Beccaria emphasizes on there always being a meaning behind the action of an individual. He fails to acknowledge that in some instances, science and nature have a role in criminal acts. The positivist theory heavily contradicts Beccaria’s work criticizing his point that ‘whoever commits murder or theft, is alone the absolute arbiter to decide whether he wants to commit the crime or not’, denying the possibility of the crime being performed due to genetics. The positivist acts highlight that actually, some actions or lack of actions can disrupt the peace in society such as the scenario of the railway accident that lead to the death of civilians, but was completely accidental due to fatigue. Beccaria fails to acknowledge any accidental instances of crime which means his theory although useful to an extent, is not 100% solid to take on as a fact. Enrico Ferri, the Italian criminologist created five classifications of criminals which are born criminals, occasional criminals, passionate criminals, insane criminals and habitual criminals all of which can be proven to an extent. Beccaria’s work again goes completely against Enrico Ferri’s classification of born criminals as he believes crime is due to free will. The twin study of the Jim twins reveals that in certain cases, nature is to blame for many human behaviors as these twins lead nearly identical lives, marrying women with the same name and having the same occupation. (Miller, 2012)

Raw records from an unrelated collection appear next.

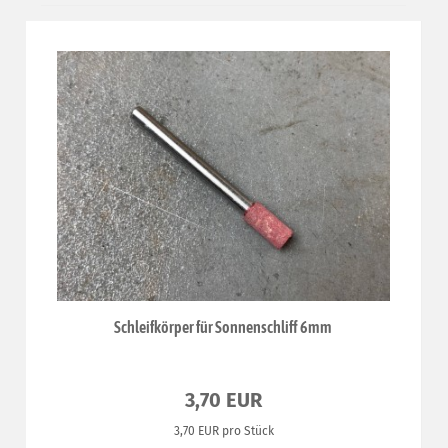
Schleifkörper für Sonnenschliff 6mm
3,70 EUR
3,70 EUR pro Stück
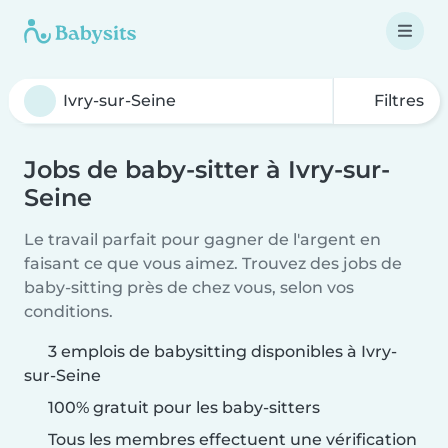
Filtres
Jobs de baby-sitter à Ivry-sur-
Seine
Le travail parfait pour gagner de l'argent en
faisant ce que vous aimez. Trouvez des jobs de
baby-sitting près de chez vous, selon vos
conditions.
3 emplois de babysitting disponibles à Ivry-
sur-Seine
100% gratuit pour les baby-sitters
Tous les membres effectuent une vérification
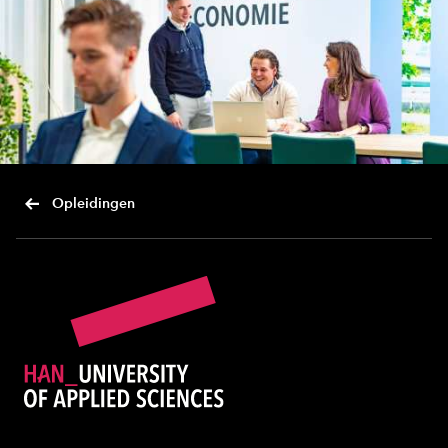
Opleidingen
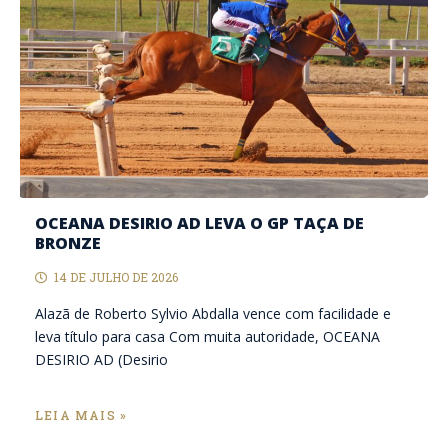
OCEANA DESIRIO AD LEVA O GP TAÇA DE
BRONZE
14 DE JULHO DE 2026
Alazã de Roberto Sylvio Abdalla vence com facilidade e
leva título para casa Com muita autoridade, OCEANA
DESIRIO AD (Desirio
LEIA MAIS »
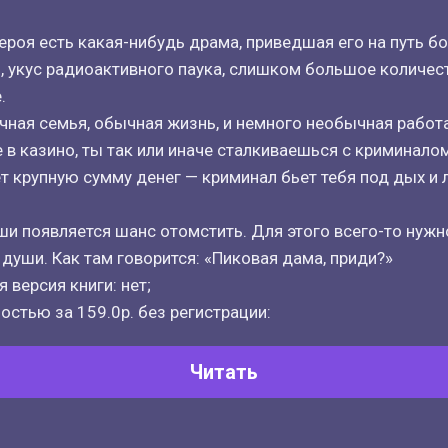
ероя есть какая-нибудь драма, приведшая его на путь б
, укус радиоактивного паука, слишком большое количес
.
ная семья, обычная жизнь, и немного необычная работа
 в казино, ты так или иначе сталкиваешься с криминалом
ет крупную сумму денег — криминал бьет тебя под дых и 
и появляется шанс отомстить. Для этого всего-то нуж
души. Как там говорится: «Пиковая дама, приди?»
 версия книги: нет;
остью за 159.0р. без регистрации:
Читать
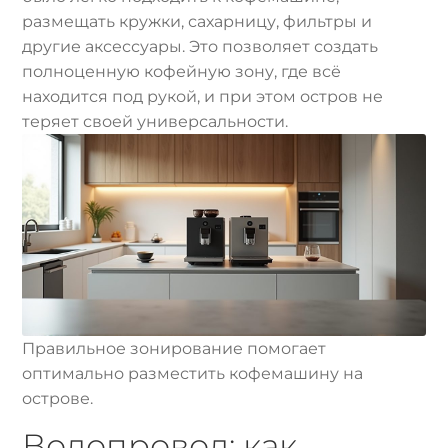
размещать кружки, сахарницу, фильтры и
другие аксессуары. Это позволяет создать
полноценную кофейную зону, где всё
находится под рукой, и при этом остров не
теряет своей универсальности.
Правильное зонирование помогает
оптимально разместить кофемашину на
острове.
Водопровод: как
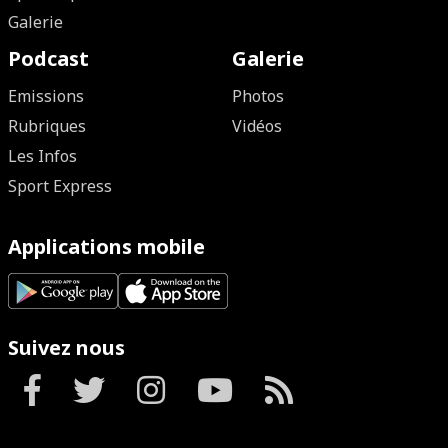
Galerie
Podcast
Galerie
Emissions
Photos
Rubriques
Vidéos
Les Infos
Sport Express
Applications mobile
Suivez nous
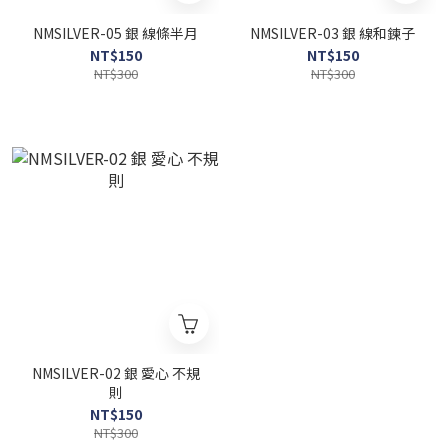
NMSILVER-05 銀 線條半月
NMSILVER-03 銀 線和鍊子
NT$150
NT$150
NT$300
NT$300
NMSILVER-02 銀 愛心 不規
則
NT$150
NT$300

In conclusion, Beccaria’s On the Crime and Punishment has been paramount in the reformation of punishing crime. We now live in a society where the punishment of crime at least makes an attempt to be proportionate to the crime hence why we do not have life sentences for petty offenses. In the UK, by taking on Beccaria’s idea of not using further violence as a crime deterrent, our crime rates are lower than the countries that do, proving violence does not work as a deterrent (Wilkinson & Pickett, 2009). However, his point of all people being equal before the judge fails because of the barriers that come with poverty. Undoubtedly the more money a person has, the greater the chance of them being disregarded for a crime they are guilty of because their money is able to purchase them quality lawyers with the suitable skills for a specific case. Another limitation of Beccaria’s work which expresses itself in today’s society is the treatment of offenders with mental instabilities. They are treated the same as those with capacity but really should be helped and given tools in order to deal with the issues they face. This would be efficient in the prevention of crime because potential criminals would then be able to interpret and counsel their urges more practically.